Nothing in the data should change when you return it, but leave the pictures out.

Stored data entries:
=== Section Start ===
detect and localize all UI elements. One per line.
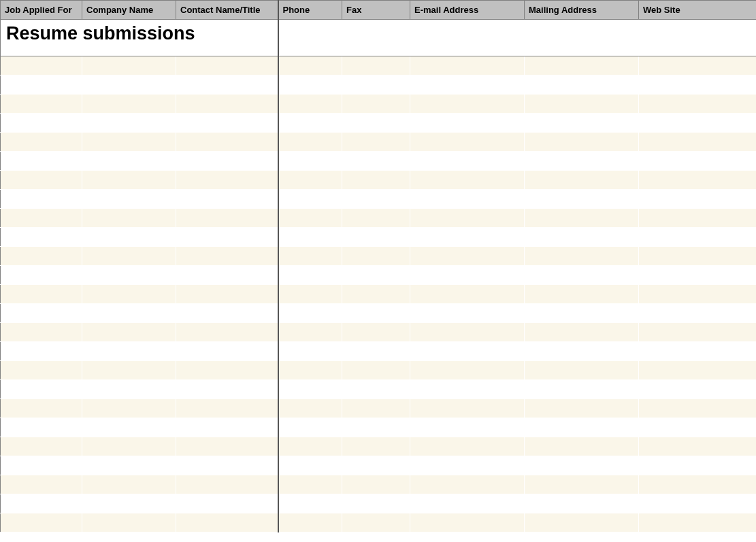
table-cell[interactable] (278, 399, 342, 418)
table-cell[interactable] (639, 456, 757, 475)
table-cell[interactable] (525, 75, 639, 95)
table-cell[interactable] (639, 133, 757, 152)
table-cell[interactable] (82, 114, 176, 133)
table-cell[interactable] (639, 361, 757, 380)
table-cell[interactable] (1, 456, 82, 475)
table-cell[interactable] (342, 266, 410, 285)
table-cell[interactable] (525, 361, 639, 380)
table-cell[interactable] (278, 152, 342, 171)
col-job-applied-for[interactable]: Job Applied For (1, 1, 82, 20)
table-cell[interactable] (410, 171, 525, 190)
table-cell[interactable] (342, 361, 410, 380)
table-cell[interactable] (278, 418, 342, 437)
col-fax[interactable]: Fax (342, 1, 410, 20)
table-cell[interactable] (410, 513, 525, 532)
table-cell[interactable] (278, 513, 342, 532)
table-cell[interactable] (278, 361, 342, 380)
table-cell[interactable] (342, 247, 410, 266)
table-cell[interactable] (342, 342, 410, 361)
table-cell[interactable] (1, 95, 82, 114)
table-cell[interactable] (278, 494, 342, 513)
table-cell[interactable] (1, 228, 82, 247)
table-cell[interactable] (278, 437, 342, 456)
table-cell[interactable] (342, 190, 410, 209)
table-cell[interactable] (342, 456, 410, 475)
table-cell[interactable] (176, 228, 278, 247)
table-cell[interactable] (639, 228, 757, 247)
table-cell[interactable] (342, 513, 410, 532)
table-cell[interactable] (639, 95, 757, 114)
table-cell[interactable] (342, 304, 410, 323)
table-cell[interactable] (176, 494, 278, 513)
table-cell[interactable] (410, 475, 525, 494)
table-cell[interactable] (410, 361, 525, 380)
table-cell[interactable] (410, 114, 525, 133)
table-cell[interactable] (1, 418, 82, 437)
table-cell[interactable] (176, 475, 278, 494)
table-cell[interactable] (525, 475, 639, 494)
table-cell[interactable] (82, 380, 176, 399)
table-cell[interactable] (525, 418, 639, 437)
table-cell[interactable] (525, 171, 639, 190)
table-cell[interactable] (525, 456, 639, 475)
col-email-address[interactable]: E-mail Address (410, 1, 525, 20)
table-cell[interactable] (342, 494, 410, 513)
col-company-name[interactable]: Company Name (82, 1, 176, 20)
table-cell[interactable] (82, 209, 176, 228)
table-cell[interactable] (410, 133, 525, 152)
table-cell[interactable] (82, 228, 176, 247)
table-cell[interactable] (1, 380, 82, 399)
table-cell[interactable] (525, 323, 639, 342)
table-cell[interactable] (639, 171, 757, 190)
table-cell[interactable] (410, 399, 525, 418)
table-cell[interactable] (82, 56, 176, 75)
table-cell[interactable] (1, 209, 82, 228)
table-cell[interactable] (278, 342, 342, 361)
table-cell[interactable] (278, 114, 342, 133)
table-cell[interactable] (82, 361, 176, 380)
table-cell[interactable] (342, 75, 410, 95)
table-cell[interactable] (1, 247, 82, 266)
table-cell[interactable] (278, 285, 342, 304)
table-cell[interactable] (278, 266, 342, 285)
table-cell[interactable] (82, 171, 176, 190)
table-cell[interactable] (176, 56, 278, 75)
table-cell[interactable] (1, 75, 82, 95)
table-cell[interactable] (1, 285, 82, 304)
table-cell[interactable] (176, 171, 278, 190)
table-cell[interactable] (278, 133, 342, 152)
table-cell[interactable] (639, 494, 757, 513)
table-cell[interactable] (176, 437, 278, 456)
table-cell[interactable] (176, 285, 278, 304)
table-cell[interactable] (525, 190, 639, 209)
table-cell[interactable] (639, 513, 757, 532)
table-cell[interactable] (342, 133, 410, 152)
table-cell[interactable] (278, 171, 342, 190)
table-cell[interactable] (410, 56, 525, 75)
table-cell[interactable] (525, 399, 639, 418)
table-cell[interactable] (639, 75, 757, 95)
table-cell[interactable] (1, 437, 82, 456)
table-cell[interactable] (278, 456, 342, 475)
table-cell[interactable] (410, 342, 525, 361)
table-cell[interactable] (82, 456, 176, 475)
table-cell[interactable] (176, 190, 278, 209)
table-cell[interactable] (639, 114, 757, 133)
table-cell[interactable] (410, 266, 525, 285)
table-cell[interactable] (410, 75, 525, 95)
col-web-site[interactable]: Web Site (639, 1, 757, 20)
table-cell[interactable] (82, 190, 176, 209)
table-cell[interactable] (82, 304, 176, 323)
table-cell[interactable] (1, 56, 82, 75)
table-cell[interactable] (176, 152, 278, 171)
table-cell[interactable] (410, 209, 525, 228)
table-cell[interactable] (639, 56, 757, 75)
table-cell[interactable] (639, 152, 757, 171)
table-cell[interactable] (639, 304, 757, 323)
table-cell[interactable] (639, 209, 757, 228)
table-cell[interactable] (410, 304, 525, 323)
table-cell[interactable] (176, 133, 278, 152)
table-cell[interactable] (525, 95, 639, 114)
table-cell[interactable] (639, 190, 757, 209)
table-cell[interactable] (342, 95, 410, 114)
=== Section End ===
→ SOLUTION BELOW:
detect and localize all UI elements. One per line.
table-cell[interactable] (278, 399, 342, 418)
table-cell[interactable] (639, 456, 757, 475)
table-cell[interactable] (525, 75, 639, 95)
table-cell[interactable] (639, 133, 757, 152)
table-cell[interactable] (82, 114, 176, 133)
table-cell[interactable] (639, 361, 757, 380)
table-cell[interactable] (1, 456, 82, 475)
table-cell[interactable] (342, 266, 410, 285)
table-cell[interactable] (525, 361, 639, 380)
table-cell[interactable] (278, 152, 342, 171)
col-job-applied-for[interactable]: Job Applied For (1, 1, 82, 20)
table-cell[interactable] (410, 171, 525, 190)
table-cell[interactable] (342, 361, 410, 380)
table-cell[interactable] (278, 418, 342, 437)
col-fax[interactable]: Fax (342, 1, 410, 20)
table-cell[interactable] (410, 513, 525, 532)
table-cell[interactable] (278, 513, 342, 532)
table-cell[interactable] (278, 361, 342, 380)
table-cell[interactable] (342, 247, 410, 266)
table-cell[interactable] (342, 342, 410, 361)
table-cell[interactable] (1, 95, 82, 114)
table-cell[interactable] (278, 494, 342, 513)
table-cell[interactable] (1, 228, 82, 247)
table-cell[interactable] (278, 437, 342, 456)
table-cell[interactable] (342, 190, 410, 209)
table-cell[interactable] (342, 456, 410, 475)
table-cell[interactable] (176, 228, 278, 247)
table-cell[interactable] (639, 228, 757, 247)
table-cell[interactable] (342, 513, 410, 532)
table-cell[interactable] (639, 95, 757, 114)
table-cell[interactable] (342, 304, 410, 323)
table-cell[interactable] (176, 494, 278, 513)
table-cell[interactable] (410, 475, 525, 494)
table-cell[interactable] (410, 361, 525, 380)
table-cell[interactable] (410, 114, 525, 133)
table-cell[interactable] (1, 418, 82, 437)
table-cell[interactable] (176, 475, 278, 494)
table-cell[interactable] (525, 475, 639, 494)
table-cell[interactable] (82, 380, 176, 399)
table-cell[interactable] (525, 418, 639, 437)
table-cell[interactable] (525, 171, 639, 190)
table-cell[interactable] (525, 456, 639, 475)
col-email-address[interactable]: E-mail Address (410, 1, 525, 20)
table-cell[interactable] (342, 494, 410, 513)
col-company-name[interactable]: Company Name (82, 1, 176, 20)
table-cell[interactable] (82, 209, 176, 228)
table-cell[interactable] (410, 133, 525, 152)
table-cell[interactable] (82, 228, 176, 247)
table-cell[interactable] (1, 380, 82, 399)
table-cell[interactable] (525, 323, 639, 342)
table-cell[interactable] (639, 171, 757, 190)
table-cell[interactable] (410, 399, 525, 418)
table-cell[interactable] (82, 56, 176, 75)
table-cell[interactable] (1, 209, 82, 228)
table-cell[interactable] (278, 342, 342, 361)
table-cell[interactable] (278, 114, 342, 133)
table-cell[interactable] (82, 361, 176, 380)
table-cell[interactable] (342, 75, 410, 95)
table-cell[interactable] (1, 247, 82, 266)
table-cell[interactable] (278, 285, 342, 304)
table-cell[interactable] (278, 266, 342, 285)
table-cell[interactable] (82, 171, 176, 190)
table-cell[interactable] (176, 56, 278, 75)
table-cell[interactable] (1, 75, 82, 95)
table-cell[interactable] (1, 285, 82, 304)
table-cell[interactable] (176, 171, 278, 190)
table-cell[interactable] (278, 133, 342, 152)
table-cell[interactable] (639, 494, 757, 513)
table-cell[interactable] (176, 437, 278, 456)
table-cell[interactable] (176, 285, 278, 304)
table-cell[interactable] (525, 190, 639, 209)
table-cell[interactable] (639, 513, 757, 532)
table-cell[interactable] (342, 133, 410, 152)
table-cell[interactable] (278, 171, 342, 190)
table-cell[interactable] (410, 56, 525, 75)
table-cell[interactable] (525, 399, 639, 418)
table-cell[interactable] (639, 75, 757, 95)
table-cell[interactable] (1, 437, 82, 456)
table-cell[interactable] (278, 456, 342, 475)
table-cell[interactable] (410, 342, 525, 361)
table-cell[interactable] (82, 456, 176, 475)
table-cell[interactable] (176, 190, 278, 209)
table-cell[interactable] (639, 114, 757, 133)
table-cell[interactable] (410, 266, 525, 285)
table-cell[interactable] (410, 75, 525, 95)
col-web-site[interactable]: Web Site (639, 1, 757, 20)
table-cell[interactable] (82, 190, 176, 209)
table-cell[interactable] (82, 304, 176, 323)
table-cell[interactable] (1, 56, 82, 75)
table-cell[interactable] (176, 152, 278, 171)
table-cell[interactable] (410, 209, 525, 228)
table-cell[interactable] (639, 56, 757, 75)
table-cell[interactable] (639, 152, 757, 171)
table-cell[interactable] (639, 304, 757, 323)
table-cell[interactable] (639, 209, 757, 228)
table-cell[interactable] (410, 304, 525, 323)
table-cell[interactable] (176, 133, 278, 152)
table-cell[interactable] (525, 95, 639, 114)
table-cell[interactable] (639, 190, 757, 209)
table-cell[interactable] (342, 95, 410, 114)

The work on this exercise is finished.